▸ **WORK TO BE COMPLETED**: Each line from the one with "記録し、メディアでも話題に。台湾、韓国、香港、タイ、シンガポ" through the last line below must be written out exactly. Do not copy pictures.
▼
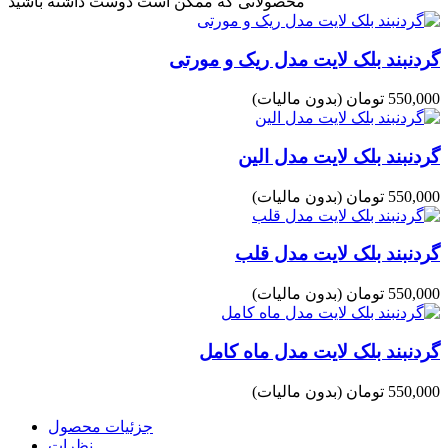
محصولاتی که ممکن است دوست داشته باشید
گردنبند بلک لایت مدل ریک و مورتی
550,000 تومان
(بدون مالیات)
گردنبند بلک لایت مدل الین
550,000 تومان
(بدون مالیات)
گردنبند بلک لایت مدل قلب
550,000 تومان
(بدون مالیات)
گردنبند بلک لایت مدل ماه کامل
550,000 تومان
(بدون مالیات)
جزئیات محصول
نظرات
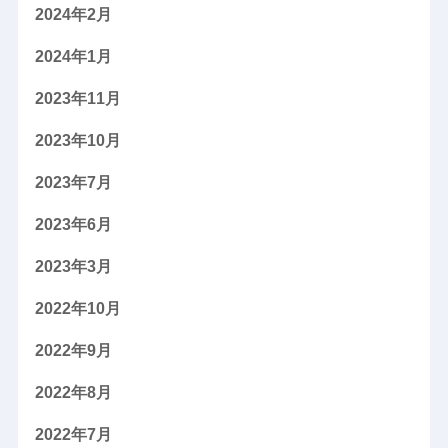
2024年2月
2024年1月
2023年11月
2023年10月
2023年7月
2023年6月
2023年3月
2022年10月
2022年9月
2022年8月
2022年7月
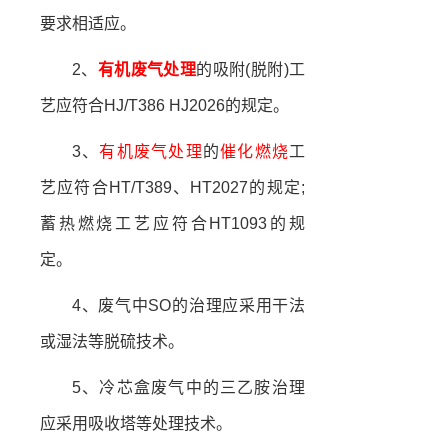
要求相适应。
2、
有机废气处理
的吸附(脱附)工
艺应符合HJ/T386 HJ2026的规定。
3、
有机废气处理
的
催化燃烧
工
艺应符合HT/T389、HT2027的规定;
蓄热燃烧工艺应符合HT1093的规
定。
4、废气中SO的治理应采用干法
或湿法等脱硫技术。
5、冷芯盒废气中的三乙胺治理
应采用吸收塔等处理技术。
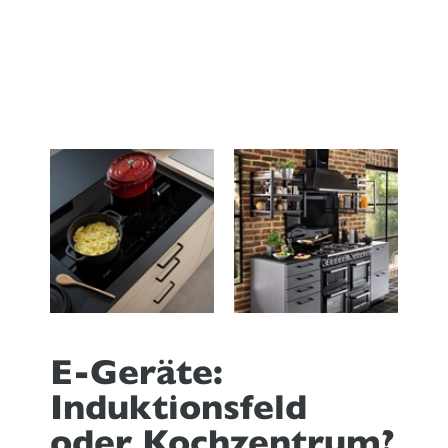
E-Geräte:
Induktionsfeld
oder Kochzentrum?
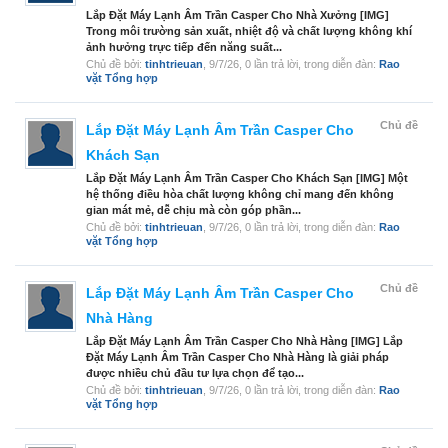
Lắp Đặt Máy Lạnh Âm Trần Casper Cho Nhà Xưởng [IMG]
Trong môi trường sản xuất, nhiệt độ và chất lượng không khí
ảnh hưởng trực tiếp đến năng suất...
Chủ đề bởi:
tinhtrieuan
,
9/7/26
, 0 lần trả lời, trong diễn đàn:
Rao
vặt Tổng hợp
Chủ đề
Lắp Đặt Máy Lạnh Âm Trần Casper Cho
Khách Sạn
Lắp Đặt Máy Lạnh Âm Trần Casper Cho Khách Sạn [IMG] Một
hệ thống điều hòa chất lượng không chỉ mang đến không
gian mát mẻ, dễ chịu mà còn góp phần...
Chủ đề bởi:
tinhtrieuan
,
9/7/26
, 0 lần trả lời, trong diễn đàn:
Rao
vặt Tổng hợp
Chủ đề
Lắp Đặt Máy Lạnh Âm Trần Casper Cho
Nhà Hàng
Lắp Đặt Máy Lạnh Âm Trần Casper Cho Nhà Hàng [IMG] Lắp
Đặt Máy Lạnh Âm Trần Casper Cho Nhà Hàng là giải pháp
được nhiều chủ đầu tư lựa chọn để tạo...
Chủ đề bởi:
tinhtrieuan
,
9/7/26
, 0 lần trả lời, trong diễn đàn:
Rao
vặt Tổng hợp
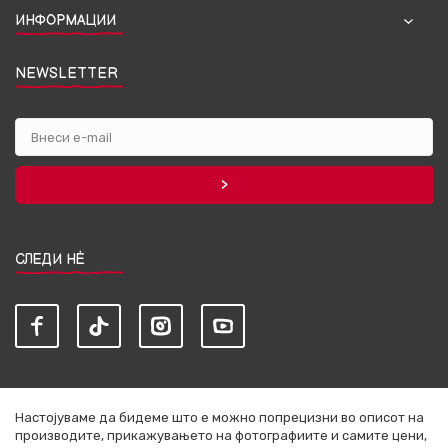
ИНФОРМАЦИИ
NEWSLETTER
СЛЕДИ НЀ
Настојуваме да бидеме што е можно попрецизни во описот на
производите, прикажувањето на фотографиите и самите цени,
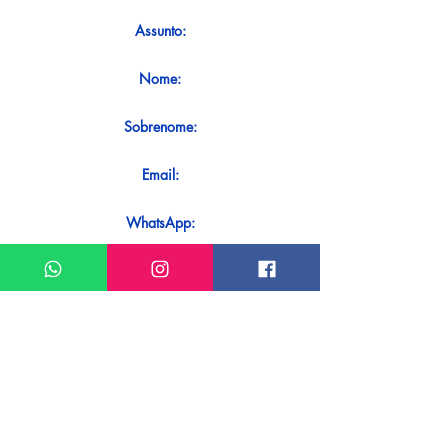
Assunto:
Nome:
Sobrenome:
Email:
WhatsApp:
Mensagem:
Quer receber uma resposta imediata
ao seu contato? Basta enviá-lo
diretamente em nosso WhatsApp.
Enviar no WhatsApp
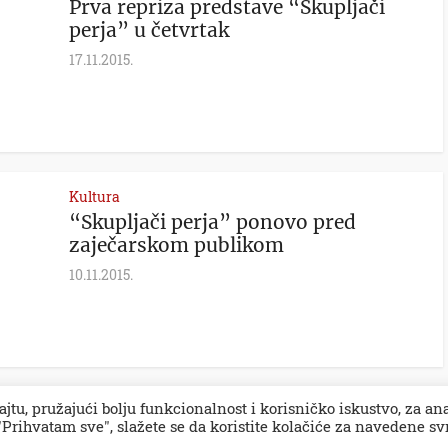
Prva repriza predstave “Skupljači
perja” u četvrtak
17.11.2015.
Kultura
“Skupljači perja” ponovo pred
zaječarskom publikom
10.11.2015.
ajtu, pružajući bolju funkcionalnost i korisničko iskustvo, za an
Prihvatam sve", slažete se da koristite kolačiće za navedene sv
impresum
PR 
.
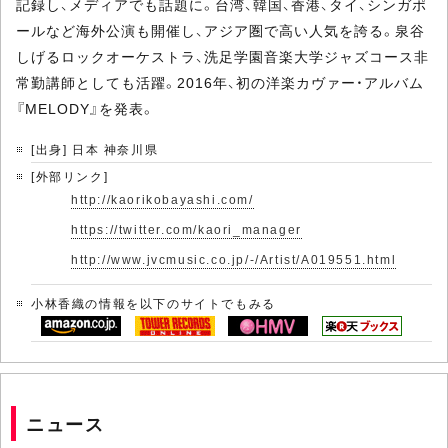
記録し、メディアでも話題に。台湾、韓国、香港、タイ、シンガポ
ールなど海外公演も開催し、アジア圏で高い人気を誇る。泉谷
しげるロックオーケストラ、洗足学園音楽大学ジャズコース非
常勤講師としても活躍。2016年、初の洋楽カヴァー・アルバム
『MELODY』を発表。
[出身] 日本 神奈川県
[外部リンク]
http://kaorikobayashi.com/
https://twitter.com/kaori_manager
http://www.jvcmusic.co.jp/-/Artist/A019551.html
小林香織の情報を以下のサイトでもみる
ニュース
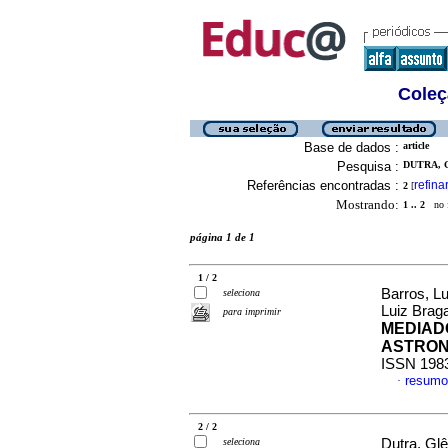
Coleç
Base de dados :
article
Pesquisa :
DUTRA, 
Referências encontradas :
refina
2
[
Mostrando:
1 .. 2
no f
página 1 de 1
1 / 2
Barros, L
seleciona
Luiz Brag
para imprimir
MEDIAD
ASTRON
ISSN 198
resumo
·
2 / 2
seleciona
Dutra, Gl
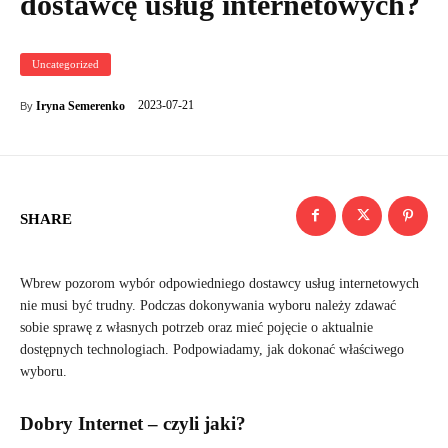
dostawcę usług internetowych?
Uncategorized
2023-07-21
Iryna Semerenko
By
SHARE
Wbrew pozorom wybór odpowiedniego dostawcy usług internetowych
nie musi być trudny. Podczas dokonywania wyboru należy zdawać
sobie sprawę z własnych potrzeb oraz mieć pojęcie o aktualnie
dostępnych technologiach. Podpowiadamy, jak dokonać właściwego
wyboru.
Dobry Internet – czyli jaki?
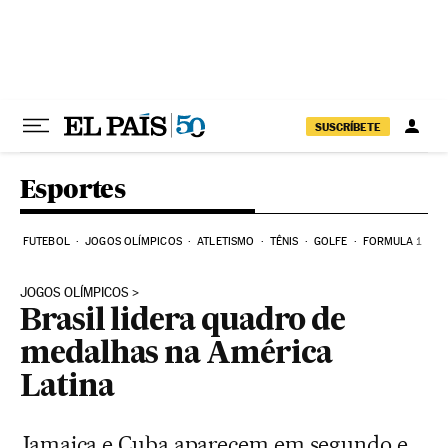
Pular para o conteúdo
SUSCRÍBETE
Esportes
FUTEBOL
JOGOS OLÍMPICOS
ATLETISMO
TÊNIS
GOLFE
FORMULA 1
JOGOS OLÍMPICOS
Brasil lidera quadro de
medalhas na América
Latina
Jamaica e Cuba aparecem em segundo e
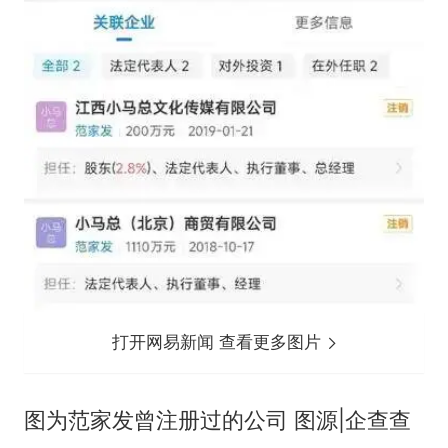
打开网易新闻 查看更多图片
图为范家发曾注册过的公司 图源|企查查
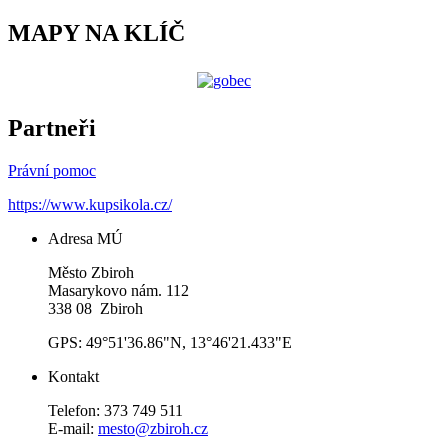
MAPY NA KLÍČ
Partneři
Právní pomoc
https://www.kupsikola.cz/
Adresa MÚ
Město Zbiroh
Masarykovo nám. 112
338 08 Zbiroh
GPS: 49°51'36.86"N, 13°46'21.433"E
Kontakt
Telefon: 373 749 511
E-mail:
mesto@zbiroh.cz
▲
▸ **TASK RESPONSE**:
記録し、メディアでも話題に。台湾、韓国、香港、タイ、シンガポ
ールなど海外公演も開催し、アジア圏で高い人気を誇る。泉谷
しげるロックオーケストラ、洗足学園音楽大学ジャズコース非
常勤講師としても活躍。2016年、初の洋楽カヴァー・アルバム
『MELODY』を発表。
[出身] 日本 神奈川県
[外部リンク]
http://kaorikobayashi.com/
https://twitter.com/kaori_manager
http://www.jvcmusic.co.jp/-/Artist/A019551.html
小林香織の情報を以下のサイトでもみる
ニュース
Coleç
Base de dados :
article
Pesquisa :
DUTRA, 
Referências encontradas :
refina
2
[
Mostrando:
1 .. 2
no f
página 1 de 1
1 / 2
Barros, L
seleciona
Luiz Brag
para imprimir
MEDIAD
ASTRON
ISSN 198
resumo
·
2 / 2
seleciona
Dutra, Gl
dostawcę usług internetowych?
Uncategorized
2023-07-21
Iryna Semerenko
By
SHARE
Wbrew pozorom wybór odpowiedniego dostawcy usług internetowych
nie musi być trudny. Podczas dokonywania wyboru należy zdawać
sobie sprawę z własnych potrzeb oraz mieć pojęcie o aktualnie
dostępnych technologiach. Podpowiadamy, jak dokonać właściwego
wyboru.
Dobry Internet – czyli jaki?
Pular para o conteúdo
SUSCRÍBETE
Esportes
FUTEBOL
JOGOS OLÍMPICOS
ATLETISMO
TÊNIS
GOLFE
FORMULA 1
JOGOS OLÍMPICOS
Brasil lidera quadro de
medalhas na América
Latina
Jamaica e Cuba aparecem em segundo e
打开网易新闻 查看更多图片
图为范家发曾注册过的公司 图源|企查查
MAPY NA KLÍČ
Partneři
Právní pomoc
https://www.kupsikola.cz/
Adresa MÚ
Město Zbiroh
Masarykovo nám. 112
338 08 Zbiroh
GPS: 49°51'36.86"N, 13°46'21.433"E
Kontakt
Telefon: 373 749 511
E-mail:
mesto@zbiroh.cz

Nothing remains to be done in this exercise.